*** Opening GIVEN RECORDS ***

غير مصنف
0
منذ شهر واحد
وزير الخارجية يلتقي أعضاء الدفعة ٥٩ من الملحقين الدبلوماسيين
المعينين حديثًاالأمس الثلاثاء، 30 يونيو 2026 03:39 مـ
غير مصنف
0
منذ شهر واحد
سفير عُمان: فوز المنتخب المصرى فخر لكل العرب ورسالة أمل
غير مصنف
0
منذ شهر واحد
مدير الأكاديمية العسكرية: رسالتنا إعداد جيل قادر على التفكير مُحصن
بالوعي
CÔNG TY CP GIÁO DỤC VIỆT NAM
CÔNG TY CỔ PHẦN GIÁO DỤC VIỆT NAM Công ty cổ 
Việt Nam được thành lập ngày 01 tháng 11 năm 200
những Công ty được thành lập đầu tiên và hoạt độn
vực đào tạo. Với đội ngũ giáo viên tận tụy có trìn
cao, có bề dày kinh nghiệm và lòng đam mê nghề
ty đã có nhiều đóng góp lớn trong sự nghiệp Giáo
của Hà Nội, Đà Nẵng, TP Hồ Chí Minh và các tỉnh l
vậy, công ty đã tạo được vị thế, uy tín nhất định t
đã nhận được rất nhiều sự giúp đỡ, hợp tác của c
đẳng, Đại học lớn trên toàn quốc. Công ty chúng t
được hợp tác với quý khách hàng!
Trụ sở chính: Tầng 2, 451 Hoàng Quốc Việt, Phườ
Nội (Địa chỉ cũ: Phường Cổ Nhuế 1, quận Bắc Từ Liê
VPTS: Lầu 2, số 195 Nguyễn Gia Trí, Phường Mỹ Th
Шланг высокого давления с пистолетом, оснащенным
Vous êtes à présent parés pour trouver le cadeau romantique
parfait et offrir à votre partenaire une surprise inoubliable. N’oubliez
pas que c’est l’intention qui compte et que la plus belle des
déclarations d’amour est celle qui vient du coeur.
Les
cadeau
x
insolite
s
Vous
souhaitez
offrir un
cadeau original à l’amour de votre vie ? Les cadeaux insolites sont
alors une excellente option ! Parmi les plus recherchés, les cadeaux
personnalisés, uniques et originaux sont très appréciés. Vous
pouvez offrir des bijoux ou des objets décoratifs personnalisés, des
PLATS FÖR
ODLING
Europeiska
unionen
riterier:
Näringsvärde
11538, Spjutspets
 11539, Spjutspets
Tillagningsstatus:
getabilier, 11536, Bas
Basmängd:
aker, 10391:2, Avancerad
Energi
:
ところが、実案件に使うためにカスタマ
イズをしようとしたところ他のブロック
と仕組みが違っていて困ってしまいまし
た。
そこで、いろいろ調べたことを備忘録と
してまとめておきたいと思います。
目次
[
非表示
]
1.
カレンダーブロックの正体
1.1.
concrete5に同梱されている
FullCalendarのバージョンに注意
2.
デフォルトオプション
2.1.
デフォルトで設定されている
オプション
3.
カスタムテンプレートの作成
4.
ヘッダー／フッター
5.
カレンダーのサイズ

*** Closing GIVEN RECORDS ***

EXERCISE BRIEF: Repeat exactly the lines starting at the line with "FullCalendarのバージョンに注意" and ending with the final line of the entries. Include nothing else.

OUTPUT OF THE EXERCISE:
FullCalendarのバージョンに注意
2.
デフォルトオプション
2.1.
デフォルトで設定されている
オプション
3.
カスタムテンプレートの作成
4.
ヘッダー／フッター
5.
カレンダーのサイズ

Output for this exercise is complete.